#### PROMPT:
Find every line of the listing below where "focus" appears, and copy it.

#### THE DATA:
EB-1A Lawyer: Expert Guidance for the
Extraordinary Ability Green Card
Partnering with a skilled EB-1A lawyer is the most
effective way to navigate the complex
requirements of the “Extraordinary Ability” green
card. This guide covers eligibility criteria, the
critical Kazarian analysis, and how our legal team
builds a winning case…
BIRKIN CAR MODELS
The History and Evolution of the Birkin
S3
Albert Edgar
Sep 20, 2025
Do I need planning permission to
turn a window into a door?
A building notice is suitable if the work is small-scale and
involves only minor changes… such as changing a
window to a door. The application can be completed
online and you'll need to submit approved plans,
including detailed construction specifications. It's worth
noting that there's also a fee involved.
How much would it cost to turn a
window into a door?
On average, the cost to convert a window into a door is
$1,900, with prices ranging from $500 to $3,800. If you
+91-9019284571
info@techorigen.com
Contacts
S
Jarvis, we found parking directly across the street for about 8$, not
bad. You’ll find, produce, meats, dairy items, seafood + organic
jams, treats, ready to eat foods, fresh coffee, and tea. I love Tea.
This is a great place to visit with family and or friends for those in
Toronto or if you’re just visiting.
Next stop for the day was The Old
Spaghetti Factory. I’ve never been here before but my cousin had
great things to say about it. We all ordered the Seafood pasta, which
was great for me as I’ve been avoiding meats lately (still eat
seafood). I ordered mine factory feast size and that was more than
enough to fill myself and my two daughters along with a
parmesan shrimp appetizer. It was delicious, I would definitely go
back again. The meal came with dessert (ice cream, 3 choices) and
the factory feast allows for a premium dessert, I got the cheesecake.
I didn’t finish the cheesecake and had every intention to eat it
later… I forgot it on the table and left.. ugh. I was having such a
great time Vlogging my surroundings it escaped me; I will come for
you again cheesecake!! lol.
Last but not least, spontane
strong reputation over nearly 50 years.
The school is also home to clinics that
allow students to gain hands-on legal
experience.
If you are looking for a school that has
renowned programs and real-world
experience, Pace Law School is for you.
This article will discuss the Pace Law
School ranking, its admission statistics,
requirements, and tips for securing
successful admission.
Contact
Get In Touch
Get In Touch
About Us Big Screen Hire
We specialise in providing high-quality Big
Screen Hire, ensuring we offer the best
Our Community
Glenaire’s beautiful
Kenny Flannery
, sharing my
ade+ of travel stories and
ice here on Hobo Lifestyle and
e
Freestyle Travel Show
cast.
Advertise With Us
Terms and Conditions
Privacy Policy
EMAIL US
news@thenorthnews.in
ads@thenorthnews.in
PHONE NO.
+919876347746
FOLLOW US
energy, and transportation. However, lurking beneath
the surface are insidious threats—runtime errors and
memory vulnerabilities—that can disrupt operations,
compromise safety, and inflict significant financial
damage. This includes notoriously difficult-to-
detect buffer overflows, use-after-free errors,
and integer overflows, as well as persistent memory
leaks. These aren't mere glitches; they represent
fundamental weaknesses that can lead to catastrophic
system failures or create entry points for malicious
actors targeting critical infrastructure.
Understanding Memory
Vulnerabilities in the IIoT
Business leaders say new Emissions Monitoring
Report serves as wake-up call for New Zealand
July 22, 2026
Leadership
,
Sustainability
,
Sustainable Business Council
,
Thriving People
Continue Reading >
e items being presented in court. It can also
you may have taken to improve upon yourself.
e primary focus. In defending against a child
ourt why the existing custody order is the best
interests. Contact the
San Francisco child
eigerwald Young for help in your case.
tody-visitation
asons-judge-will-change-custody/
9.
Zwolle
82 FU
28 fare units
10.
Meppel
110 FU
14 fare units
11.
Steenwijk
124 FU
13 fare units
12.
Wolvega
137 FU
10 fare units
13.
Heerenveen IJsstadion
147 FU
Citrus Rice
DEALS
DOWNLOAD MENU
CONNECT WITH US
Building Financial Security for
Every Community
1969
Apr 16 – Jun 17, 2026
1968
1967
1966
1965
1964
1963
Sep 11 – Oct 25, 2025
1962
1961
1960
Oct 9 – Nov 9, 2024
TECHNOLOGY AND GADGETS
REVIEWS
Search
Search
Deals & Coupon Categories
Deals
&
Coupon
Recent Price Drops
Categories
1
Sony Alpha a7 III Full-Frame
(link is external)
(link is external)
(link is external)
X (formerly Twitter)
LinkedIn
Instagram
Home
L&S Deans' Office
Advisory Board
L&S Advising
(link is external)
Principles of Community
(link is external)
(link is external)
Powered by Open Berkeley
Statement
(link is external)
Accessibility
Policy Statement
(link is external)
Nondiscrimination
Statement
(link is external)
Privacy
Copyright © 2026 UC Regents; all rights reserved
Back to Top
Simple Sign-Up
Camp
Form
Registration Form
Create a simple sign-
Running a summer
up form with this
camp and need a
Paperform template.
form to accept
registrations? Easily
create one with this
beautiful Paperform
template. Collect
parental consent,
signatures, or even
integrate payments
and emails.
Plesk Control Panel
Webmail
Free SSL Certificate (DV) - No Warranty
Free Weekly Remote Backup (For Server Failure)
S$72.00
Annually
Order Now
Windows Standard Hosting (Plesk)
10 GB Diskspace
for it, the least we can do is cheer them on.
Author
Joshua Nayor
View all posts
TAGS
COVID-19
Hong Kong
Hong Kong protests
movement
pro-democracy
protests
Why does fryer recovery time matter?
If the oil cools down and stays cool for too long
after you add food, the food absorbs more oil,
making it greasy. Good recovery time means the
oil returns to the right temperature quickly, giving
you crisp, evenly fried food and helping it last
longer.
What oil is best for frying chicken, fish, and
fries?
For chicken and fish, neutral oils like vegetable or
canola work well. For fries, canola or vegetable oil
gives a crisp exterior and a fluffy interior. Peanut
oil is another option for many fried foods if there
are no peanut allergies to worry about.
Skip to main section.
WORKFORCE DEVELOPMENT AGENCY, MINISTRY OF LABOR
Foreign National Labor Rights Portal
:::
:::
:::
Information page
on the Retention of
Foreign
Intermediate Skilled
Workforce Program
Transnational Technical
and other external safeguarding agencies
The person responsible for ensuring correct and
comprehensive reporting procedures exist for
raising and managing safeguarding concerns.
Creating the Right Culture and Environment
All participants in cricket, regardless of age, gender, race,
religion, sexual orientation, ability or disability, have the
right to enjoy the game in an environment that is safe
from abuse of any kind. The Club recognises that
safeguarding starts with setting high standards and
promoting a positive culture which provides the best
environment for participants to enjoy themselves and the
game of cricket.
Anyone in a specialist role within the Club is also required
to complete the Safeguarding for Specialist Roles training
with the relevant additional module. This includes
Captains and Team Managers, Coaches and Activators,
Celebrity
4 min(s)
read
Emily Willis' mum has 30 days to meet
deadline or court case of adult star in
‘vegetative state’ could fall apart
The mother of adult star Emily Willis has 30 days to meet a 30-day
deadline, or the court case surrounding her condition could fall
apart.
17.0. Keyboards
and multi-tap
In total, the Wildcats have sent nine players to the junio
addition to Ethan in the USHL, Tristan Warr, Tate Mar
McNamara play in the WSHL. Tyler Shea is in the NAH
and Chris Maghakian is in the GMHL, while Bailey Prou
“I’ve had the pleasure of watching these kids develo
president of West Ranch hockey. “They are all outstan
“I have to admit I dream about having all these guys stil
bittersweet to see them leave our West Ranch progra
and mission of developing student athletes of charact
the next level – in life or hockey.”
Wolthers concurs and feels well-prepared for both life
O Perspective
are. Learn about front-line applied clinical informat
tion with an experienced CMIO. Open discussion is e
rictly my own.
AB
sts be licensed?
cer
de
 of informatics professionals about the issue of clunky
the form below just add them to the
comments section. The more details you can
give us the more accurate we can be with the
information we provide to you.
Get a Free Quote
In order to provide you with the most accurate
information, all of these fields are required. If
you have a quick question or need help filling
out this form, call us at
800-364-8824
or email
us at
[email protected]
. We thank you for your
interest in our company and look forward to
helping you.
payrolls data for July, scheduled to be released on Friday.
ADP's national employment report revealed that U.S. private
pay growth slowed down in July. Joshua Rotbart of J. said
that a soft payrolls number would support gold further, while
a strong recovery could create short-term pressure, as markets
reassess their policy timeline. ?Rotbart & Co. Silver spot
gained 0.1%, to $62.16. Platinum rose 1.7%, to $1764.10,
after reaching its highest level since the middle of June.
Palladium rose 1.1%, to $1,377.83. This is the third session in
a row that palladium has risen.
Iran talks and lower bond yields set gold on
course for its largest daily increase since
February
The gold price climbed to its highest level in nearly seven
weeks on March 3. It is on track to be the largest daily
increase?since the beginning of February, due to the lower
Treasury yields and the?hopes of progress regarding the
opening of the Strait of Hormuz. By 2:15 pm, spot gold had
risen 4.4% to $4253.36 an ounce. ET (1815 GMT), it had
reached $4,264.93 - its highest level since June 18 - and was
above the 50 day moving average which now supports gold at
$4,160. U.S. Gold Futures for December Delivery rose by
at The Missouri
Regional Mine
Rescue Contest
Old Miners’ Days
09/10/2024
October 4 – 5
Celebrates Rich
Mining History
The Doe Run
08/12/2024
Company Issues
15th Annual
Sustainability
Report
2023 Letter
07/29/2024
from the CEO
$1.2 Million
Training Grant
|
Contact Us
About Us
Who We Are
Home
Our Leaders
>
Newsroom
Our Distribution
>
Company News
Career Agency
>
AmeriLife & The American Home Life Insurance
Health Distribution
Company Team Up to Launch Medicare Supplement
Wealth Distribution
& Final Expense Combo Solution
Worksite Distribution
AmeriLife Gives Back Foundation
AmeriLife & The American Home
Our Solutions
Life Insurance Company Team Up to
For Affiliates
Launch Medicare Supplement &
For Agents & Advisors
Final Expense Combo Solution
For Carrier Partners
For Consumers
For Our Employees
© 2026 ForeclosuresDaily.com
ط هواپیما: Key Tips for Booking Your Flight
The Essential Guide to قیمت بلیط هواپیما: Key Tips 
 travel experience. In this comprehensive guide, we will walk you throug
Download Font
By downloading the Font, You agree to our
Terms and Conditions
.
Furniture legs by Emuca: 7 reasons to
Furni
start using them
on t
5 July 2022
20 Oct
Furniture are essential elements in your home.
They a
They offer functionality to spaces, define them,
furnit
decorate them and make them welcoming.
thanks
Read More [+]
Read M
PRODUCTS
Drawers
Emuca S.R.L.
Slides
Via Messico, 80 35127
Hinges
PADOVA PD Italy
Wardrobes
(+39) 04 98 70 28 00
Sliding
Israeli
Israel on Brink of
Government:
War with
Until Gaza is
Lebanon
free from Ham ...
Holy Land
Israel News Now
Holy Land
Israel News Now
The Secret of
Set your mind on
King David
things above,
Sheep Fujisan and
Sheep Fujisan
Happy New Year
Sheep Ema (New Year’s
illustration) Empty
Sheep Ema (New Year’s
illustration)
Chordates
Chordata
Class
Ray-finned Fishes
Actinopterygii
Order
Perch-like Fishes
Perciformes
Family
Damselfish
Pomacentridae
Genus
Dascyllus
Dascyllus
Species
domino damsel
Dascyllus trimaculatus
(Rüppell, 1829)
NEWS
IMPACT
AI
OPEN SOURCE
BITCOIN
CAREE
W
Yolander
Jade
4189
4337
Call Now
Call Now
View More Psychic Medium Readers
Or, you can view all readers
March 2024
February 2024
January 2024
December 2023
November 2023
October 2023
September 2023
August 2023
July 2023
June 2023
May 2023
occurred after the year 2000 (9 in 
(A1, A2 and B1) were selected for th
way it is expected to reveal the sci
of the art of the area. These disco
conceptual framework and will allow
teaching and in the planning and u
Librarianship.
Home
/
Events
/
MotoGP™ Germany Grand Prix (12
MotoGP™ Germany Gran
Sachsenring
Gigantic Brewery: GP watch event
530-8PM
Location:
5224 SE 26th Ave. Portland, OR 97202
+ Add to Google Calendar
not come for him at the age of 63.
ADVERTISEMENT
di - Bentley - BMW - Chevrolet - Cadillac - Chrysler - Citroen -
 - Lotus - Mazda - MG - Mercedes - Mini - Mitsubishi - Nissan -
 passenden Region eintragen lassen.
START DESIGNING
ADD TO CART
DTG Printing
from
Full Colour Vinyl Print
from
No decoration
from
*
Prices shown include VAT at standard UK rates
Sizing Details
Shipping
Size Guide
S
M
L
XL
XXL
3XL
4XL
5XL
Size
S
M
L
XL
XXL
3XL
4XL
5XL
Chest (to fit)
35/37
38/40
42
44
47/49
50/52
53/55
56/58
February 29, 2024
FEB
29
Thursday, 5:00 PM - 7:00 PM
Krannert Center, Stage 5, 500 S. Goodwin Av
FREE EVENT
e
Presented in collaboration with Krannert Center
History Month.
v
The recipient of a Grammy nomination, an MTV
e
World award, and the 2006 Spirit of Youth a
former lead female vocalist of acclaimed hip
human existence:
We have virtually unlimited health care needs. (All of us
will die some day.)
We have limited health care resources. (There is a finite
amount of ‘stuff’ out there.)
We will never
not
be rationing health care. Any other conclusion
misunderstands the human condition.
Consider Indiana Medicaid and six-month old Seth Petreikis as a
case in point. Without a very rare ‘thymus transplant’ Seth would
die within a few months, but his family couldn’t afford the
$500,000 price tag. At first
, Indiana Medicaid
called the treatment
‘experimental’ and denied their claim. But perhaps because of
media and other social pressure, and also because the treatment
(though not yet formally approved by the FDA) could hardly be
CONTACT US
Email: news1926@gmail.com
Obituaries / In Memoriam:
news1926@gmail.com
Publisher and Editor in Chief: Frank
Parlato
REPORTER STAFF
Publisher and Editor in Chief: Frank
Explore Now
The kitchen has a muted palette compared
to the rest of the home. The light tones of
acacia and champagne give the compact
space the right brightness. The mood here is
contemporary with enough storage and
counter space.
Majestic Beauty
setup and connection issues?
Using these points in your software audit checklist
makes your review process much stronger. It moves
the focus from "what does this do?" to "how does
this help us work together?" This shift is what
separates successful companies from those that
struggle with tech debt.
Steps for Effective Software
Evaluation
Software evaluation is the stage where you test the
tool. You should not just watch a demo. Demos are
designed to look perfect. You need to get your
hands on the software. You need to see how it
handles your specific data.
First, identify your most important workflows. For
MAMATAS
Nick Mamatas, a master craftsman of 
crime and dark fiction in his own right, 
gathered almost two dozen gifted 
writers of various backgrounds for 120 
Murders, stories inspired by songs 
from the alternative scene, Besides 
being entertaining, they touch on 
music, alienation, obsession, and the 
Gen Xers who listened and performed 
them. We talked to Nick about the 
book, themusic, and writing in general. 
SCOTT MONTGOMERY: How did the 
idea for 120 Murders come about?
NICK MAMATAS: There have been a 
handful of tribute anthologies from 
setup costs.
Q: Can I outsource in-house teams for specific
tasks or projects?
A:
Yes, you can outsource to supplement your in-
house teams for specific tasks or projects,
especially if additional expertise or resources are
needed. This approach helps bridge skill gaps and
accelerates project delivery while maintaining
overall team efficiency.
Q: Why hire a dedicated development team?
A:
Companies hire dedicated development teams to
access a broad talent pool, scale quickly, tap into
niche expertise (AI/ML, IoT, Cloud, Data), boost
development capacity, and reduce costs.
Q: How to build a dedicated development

#### OUTPUT:
e primary focus. In defending against a child
the focus from "what does this do?" to "how does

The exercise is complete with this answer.